Developer — Denis Bolonin.

Convenient Minor Features

Support for importing and exporting gz, xz, bz2, zst, lz4.

This works for url, file, s3, hdfs

SELECT INTO OUTFILE,
INSERT FROM INFILE.

Syntax

:: operator for type casting:

SELECT x::UInt64, ['Hello', 'world!']::Array(Nullable(String))

$heredoc$ for string literals:

SELECT $$ Hello, 'C:\WINDOWS\SYSTEM32' world! $$

Developers — Anton Popov, Maksim Kita.

Convenient Minor Features

Tons of dictionary improvements:

— array support in dictionaries;
— Nullable support in dictionaries;
— dictionaries can be created with keys only, without attributes;
— complex_key_range_hashed;
— executable_pool source;
— cache dictionary performance;
— dictGetChildren; dictGetDescendants;
— dictGetOrNull;

Developer — Maksim Kita.

— support for both IPv4/IPv6 in ip_trie;

Developer — Vladimir Cherkasov.

Convenient Minor Features

Tons of dictionary improvements:

All dictionary sources from external databases
allow specifying explicit queries:

CREATE DICTIONARY dict ... SOURCE(PostgreSQL( DB 'db' HOST 'host' PORT 5432 USER 'postgres' QUERY $$ SELECT ... FROM t1 INNER JOIN t2 USING (key) $$))

Developer — Maksim Kita.

Convenient Minor Features

Tons of JOIN improvements:

— Type casting in ON/USING clause.

— Table filters in ON clause.

— CROSS to INNER JOIN transformations and back.

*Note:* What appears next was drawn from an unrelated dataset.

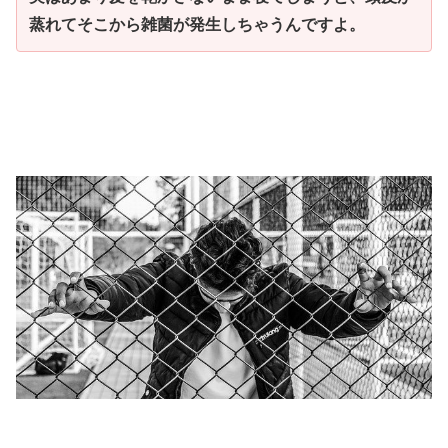
蒸れてそこから雑菌が発生しちゃうんですよ。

— join_use_nulls support for Array, LowCardinality.

Developer — Vladimir Cherkasov.

Convenient Minor Features

Interactive mode for clickhouse-local.

INTERSECT, EXCEPT, ANY, ALL, EXISTS.

Virtual file system over static files: web disk.

ALTER ... MATERIALIZE COLUMN.

SYSTEM RESTORE REPLICA.

Convenient Minor Features

SQLite database engine.

Integration with S2 Geometry.

s3Cluster table function.

INFORMATION_SCHEMA.

Storing access rights in ZooKeeper.

Did You Notice That:

ClickHouse already supports window functions!

ClickHouse already supports geographical data types:
Point, Ring, Polygon, MultiPolygon and functions:
polygonsIntersection, polygonArea, polygonsWithin, ...

MaterializedMySQL — change data capture from PostgreSQL.

UI Improvements

OPTIONS HTTP request support,

— so Grafana and Observable work without proxy.

Play UI improvements:

— graphs for EXPLAIN;
— sparklines;
— links;

What's Next

Support For Transactions

ClickHouse is not a transactional DBMS, isn't it?

But we need transactions to:

— do atomic INSERTs to multiple partitions;

— do atomic INSERTs to multiple tables and materialzied views;

— make multiple SELECT queries from one snapshot.

Planned for Q2 2022
Developer — Alexander Tokmakov.

Key-Value Data Marts

... And Incremental Aggregation In Memory

Run GROUP BY query continuously.

Aggregated data is accumulated in memory.

It can be queried as a table.

The server can serve key-value requests with Redis protocol.

Example applications:
— realtime antifraud;
— user profiles and personalization.

Planned for summer 2022.

Resource Pools

And workload isolation.

Planned for summer 2022.

.